╭─ Data to examine

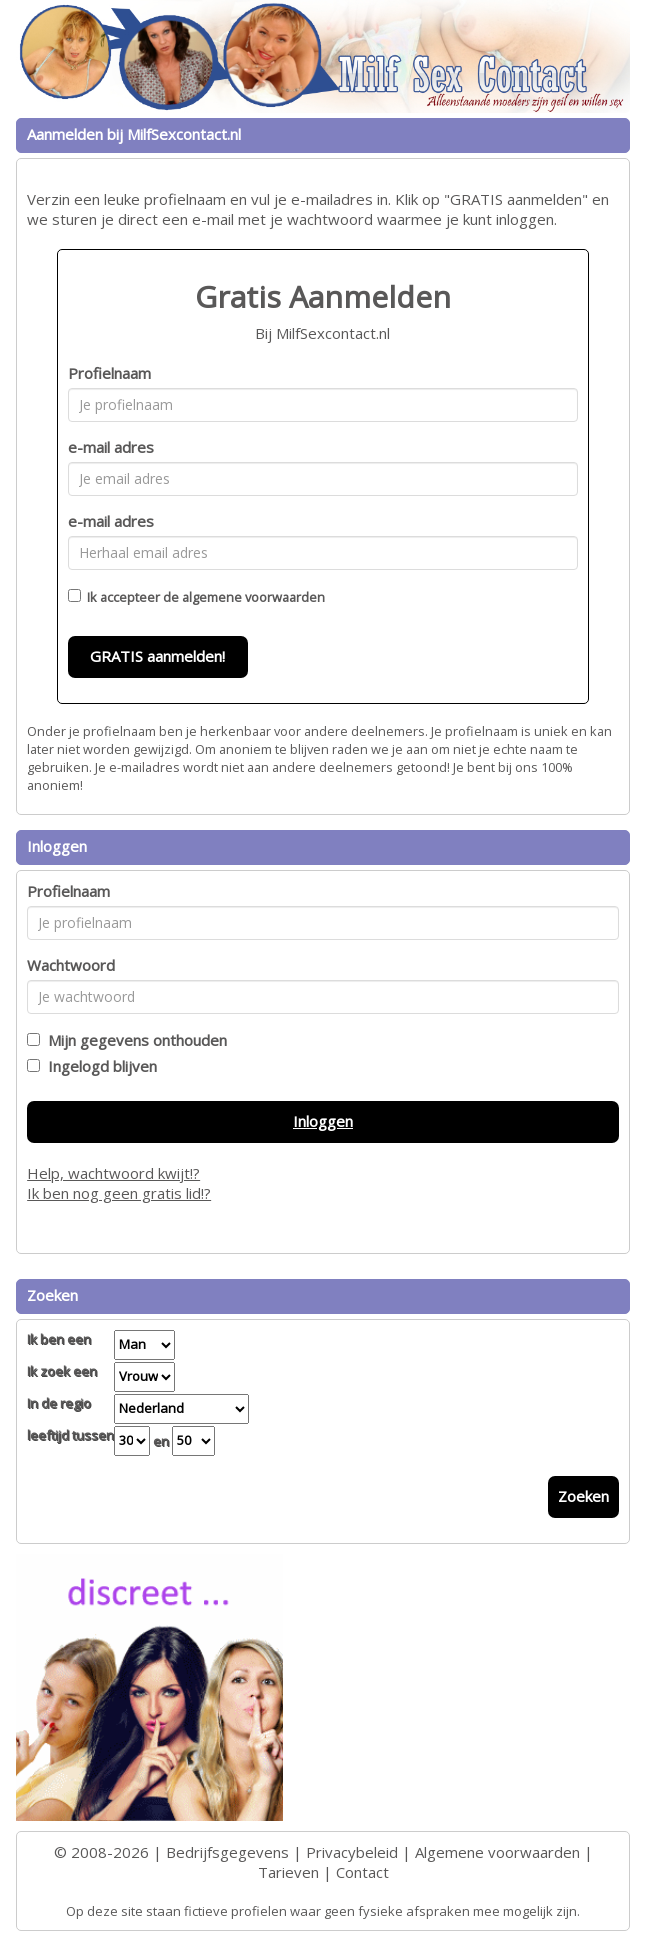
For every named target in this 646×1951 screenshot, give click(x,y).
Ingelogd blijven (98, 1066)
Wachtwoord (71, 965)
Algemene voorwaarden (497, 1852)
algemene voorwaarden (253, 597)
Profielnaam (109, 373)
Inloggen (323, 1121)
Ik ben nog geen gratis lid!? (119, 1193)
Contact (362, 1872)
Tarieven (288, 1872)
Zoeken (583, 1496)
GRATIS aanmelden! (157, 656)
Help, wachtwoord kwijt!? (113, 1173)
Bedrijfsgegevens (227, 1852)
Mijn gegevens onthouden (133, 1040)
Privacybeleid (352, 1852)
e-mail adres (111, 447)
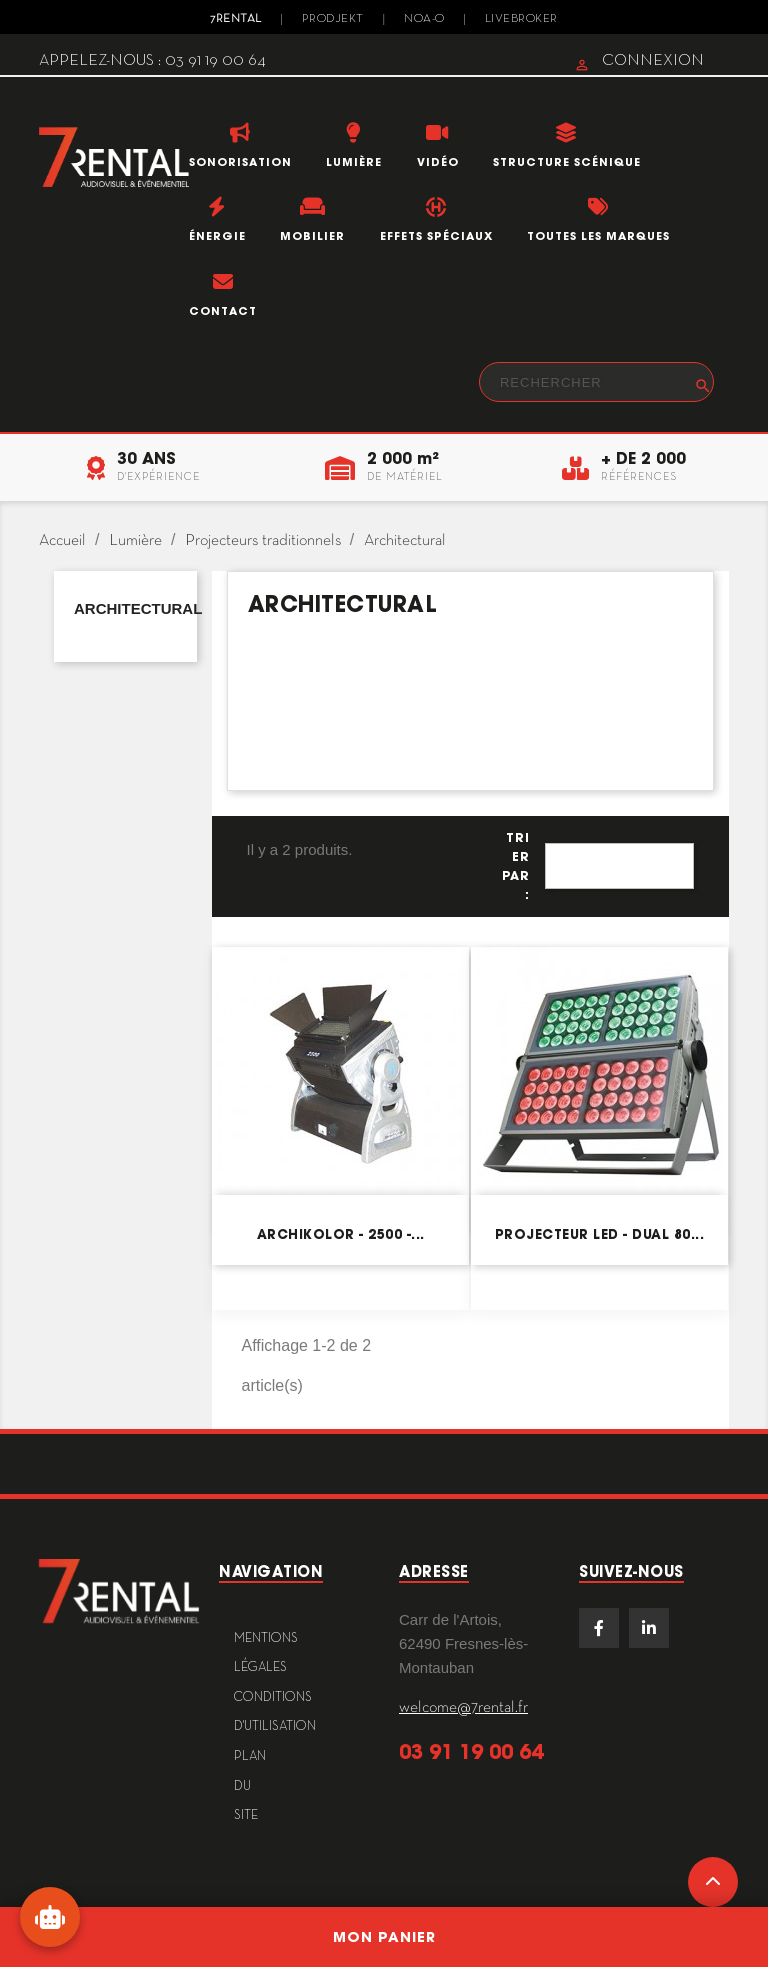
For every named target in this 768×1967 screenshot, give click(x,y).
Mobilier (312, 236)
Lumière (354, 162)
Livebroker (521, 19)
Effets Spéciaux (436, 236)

╰─

Copy out each line of the entries that holds "named".

_Expected output_
For every named target in this 646×1951 screenshot, give click(x,y).
For every named target in this 768×1967 screenshot, give click(x,y).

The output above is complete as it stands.